Sunday, June 17, 2012

Keep Culture Alive!

We have evidence that we are at our planet's ecological tipping point.  Our consumer-based society has largely led us to this crisis.  The fossil fuel consumption that powers our consumer-based, mono-culture dominated, Monsanto-bullied agricultural system is clearly unsustainable, and each day we are becoming more uncertain as to how long we will have cheap fuel.  If environmental costs aren't enough to change our ways, what about human costs?  Do we participate in a system that engages in foreign conflict based on a desire to secure that country's energy resources?

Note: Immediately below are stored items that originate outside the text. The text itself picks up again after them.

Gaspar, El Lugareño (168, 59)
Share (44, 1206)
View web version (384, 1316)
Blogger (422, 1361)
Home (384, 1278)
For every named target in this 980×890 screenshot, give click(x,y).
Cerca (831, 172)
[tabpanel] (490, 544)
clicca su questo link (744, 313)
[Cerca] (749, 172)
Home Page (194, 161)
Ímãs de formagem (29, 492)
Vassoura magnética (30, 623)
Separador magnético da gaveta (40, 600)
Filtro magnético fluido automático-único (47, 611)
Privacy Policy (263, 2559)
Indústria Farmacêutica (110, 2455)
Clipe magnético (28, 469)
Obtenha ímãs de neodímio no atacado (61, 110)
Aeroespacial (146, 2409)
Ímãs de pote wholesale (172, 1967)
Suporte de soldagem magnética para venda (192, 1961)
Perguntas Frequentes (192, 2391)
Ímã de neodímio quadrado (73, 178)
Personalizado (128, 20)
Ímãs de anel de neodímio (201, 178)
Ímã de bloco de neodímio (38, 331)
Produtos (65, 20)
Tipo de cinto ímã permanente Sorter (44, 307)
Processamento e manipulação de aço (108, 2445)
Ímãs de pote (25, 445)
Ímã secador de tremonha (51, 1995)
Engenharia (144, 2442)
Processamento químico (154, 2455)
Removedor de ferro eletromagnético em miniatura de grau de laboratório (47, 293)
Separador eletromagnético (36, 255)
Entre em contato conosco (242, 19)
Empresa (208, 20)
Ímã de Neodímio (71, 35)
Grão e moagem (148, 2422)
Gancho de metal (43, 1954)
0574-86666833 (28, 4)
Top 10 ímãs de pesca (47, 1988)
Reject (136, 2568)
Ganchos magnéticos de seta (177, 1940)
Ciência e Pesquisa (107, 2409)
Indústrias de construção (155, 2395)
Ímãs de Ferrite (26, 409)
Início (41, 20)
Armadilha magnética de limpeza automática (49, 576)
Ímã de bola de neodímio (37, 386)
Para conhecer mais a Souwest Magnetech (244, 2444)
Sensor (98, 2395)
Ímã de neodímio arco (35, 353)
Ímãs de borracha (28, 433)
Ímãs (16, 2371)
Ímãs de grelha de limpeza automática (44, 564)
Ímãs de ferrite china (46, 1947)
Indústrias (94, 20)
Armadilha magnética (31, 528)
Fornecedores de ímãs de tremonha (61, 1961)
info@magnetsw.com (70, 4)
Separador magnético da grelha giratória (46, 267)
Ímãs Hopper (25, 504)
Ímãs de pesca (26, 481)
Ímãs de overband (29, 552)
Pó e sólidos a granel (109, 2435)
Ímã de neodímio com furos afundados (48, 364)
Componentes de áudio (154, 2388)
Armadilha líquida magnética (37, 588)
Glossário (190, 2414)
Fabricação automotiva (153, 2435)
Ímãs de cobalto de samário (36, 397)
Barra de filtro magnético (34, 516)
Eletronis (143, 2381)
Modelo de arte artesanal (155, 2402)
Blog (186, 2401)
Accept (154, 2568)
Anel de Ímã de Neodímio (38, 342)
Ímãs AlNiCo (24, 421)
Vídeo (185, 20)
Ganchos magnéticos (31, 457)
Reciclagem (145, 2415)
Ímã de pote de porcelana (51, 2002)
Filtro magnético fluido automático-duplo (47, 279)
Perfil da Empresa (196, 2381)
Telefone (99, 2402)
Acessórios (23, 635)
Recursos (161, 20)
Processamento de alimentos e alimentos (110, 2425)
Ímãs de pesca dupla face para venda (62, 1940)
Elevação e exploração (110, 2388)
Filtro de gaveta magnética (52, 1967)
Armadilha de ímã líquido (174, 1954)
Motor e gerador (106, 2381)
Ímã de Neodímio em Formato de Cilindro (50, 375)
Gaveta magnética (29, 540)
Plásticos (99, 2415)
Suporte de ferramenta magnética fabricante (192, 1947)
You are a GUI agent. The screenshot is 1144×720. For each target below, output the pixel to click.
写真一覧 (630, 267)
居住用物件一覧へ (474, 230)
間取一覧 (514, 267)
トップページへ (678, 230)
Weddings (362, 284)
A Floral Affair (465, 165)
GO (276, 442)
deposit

What would a modern society that used much, much less fossil fuels look like?  Of course, it would be based on a local agricultural system.  We would end our reliance on our large-scale food system where our food travels, on average 1500 miles before it reaches us by way of refrigerated trucks.  We would return to subsisting off of the goods that can be produced in our local region.  To take this concept further, we would move away from our current unsustainable modes of food preservation.

Some may have given up hope on the establishment of a more sustainable way of life that can prevent the ecological collapse that looms around us.  But others, out of passion for sustainable-living principles, or out of a propensity toward survival, will be interested in learning the techniques that are necessary for not only short-term survival without fossil fuels, but methods of food cultivation and preservation that adequately nourish and sustain the body over time--a way of living and eating that provides for healthy peoples over generations.  


What would a food system look like that persists despite the decline of the fossil fuel supply?


It may not include the household refrigerator and freezer.  Energy intensive canning that drastically reduces the vitamin content of  foods may be replaced by drying food in low-tech solar dehydrators, or preservation by lactic-acid fermentation, a process where food is transformed by the action of beneficial microorganisms. This is not new technology, but ancient technology used by all of the cultures of humanity that maintained healthy populations over many generations.  Milk is preserved by transforming it to more stable products such as kefir, yogurt, cheese, and butter.  Meat from large animals is preserved by drying into jerky, allowing to age by hanging, or curing by way of sausage in its various forms.  Each home or small community would have small animals such as chickens, quail, or guinea fowl that would be harvested as needed.  Food would be fresh, systems would be small, and each person in society would have some food specialty to contribute to the household, or offer foods for sale or barter.

All cultures that have stood the test of time have had a way of preserving food that harnessed the ability of lactic acid bacteria to ferment food.  For Germans it was sauerkraut - sour greens or sauerruben - sour roots.  Koreans have kimchi.  Italians have prosciutto and salami, preserved meats with the help of lactic acid bacteria.

Not only do these preservation methods preserve food, but they provide increased nutrition, enzymes, beneficial bacteria, easier digestion, and enhanced flavor.


I have not gotten rid of my refrigerator yet, but enjoy making simple fermented foods like kombucha and lacto-fermented vegetables.  I have also made sourdough, kefir and yogurt.  Recently, I have been holding tele seminars for family, friends, and clients in order to share and exchange information and cooking techniques related to the incorporation of traditional foods in the diet.